Work to complete: What lines below hold the string "süreç"? Copy them all.
Data extract: Begin
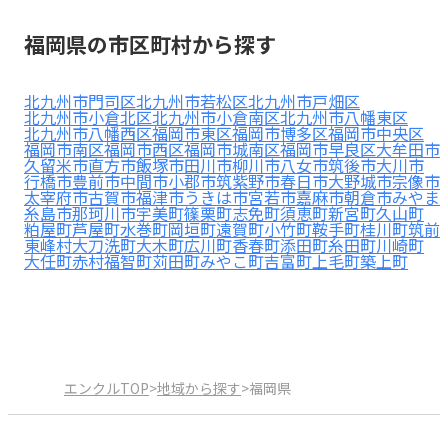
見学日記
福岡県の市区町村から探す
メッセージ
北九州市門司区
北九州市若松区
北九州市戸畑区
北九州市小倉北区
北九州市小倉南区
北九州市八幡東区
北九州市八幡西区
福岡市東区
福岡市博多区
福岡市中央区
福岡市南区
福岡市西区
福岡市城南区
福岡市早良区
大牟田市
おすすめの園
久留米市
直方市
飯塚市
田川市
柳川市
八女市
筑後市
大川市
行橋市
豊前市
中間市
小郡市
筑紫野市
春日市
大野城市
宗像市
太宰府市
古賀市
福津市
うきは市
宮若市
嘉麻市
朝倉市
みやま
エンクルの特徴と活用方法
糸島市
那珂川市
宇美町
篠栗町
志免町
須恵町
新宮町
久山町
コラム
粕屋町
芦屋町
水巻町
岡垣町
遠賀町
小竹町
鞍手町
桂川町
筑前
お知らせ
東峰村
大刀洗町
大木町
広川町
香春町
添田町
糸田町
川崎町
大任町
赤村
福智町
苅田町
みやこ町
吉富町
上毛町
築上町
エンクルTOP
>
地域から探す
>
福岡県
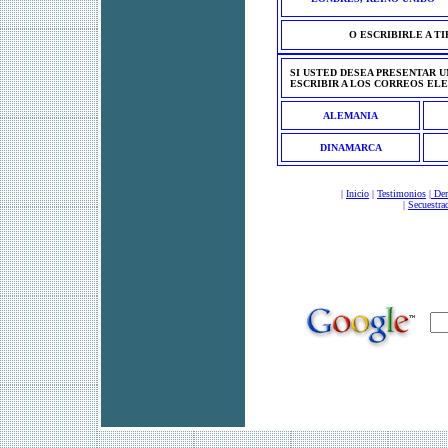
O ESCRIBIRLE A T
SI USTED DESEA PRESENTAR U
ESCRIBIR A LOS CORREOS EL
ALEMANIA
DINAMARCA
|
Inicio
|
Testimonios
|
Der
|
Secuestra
Data extract: End
Data extract: Begin
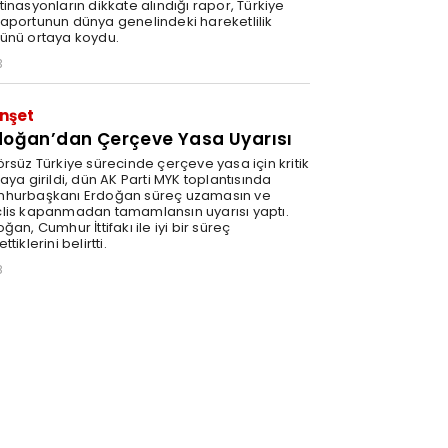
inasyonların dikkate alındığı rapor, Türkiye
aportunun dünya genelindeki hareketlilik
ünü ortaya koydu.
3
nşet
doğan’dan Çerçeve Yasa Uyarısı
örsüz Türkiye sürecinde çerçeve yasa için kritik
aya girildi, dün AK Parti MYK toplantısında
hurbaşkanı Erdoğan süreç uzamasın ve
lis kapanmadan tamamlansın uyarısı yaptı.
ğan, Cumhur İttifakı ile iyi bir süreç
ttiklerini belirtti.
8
Data extract: End
Answer space:
hurbaşkanı Erdoğan süreç uzamasın ve
ğan, Cumhur İttifakı ile iyi bir süreç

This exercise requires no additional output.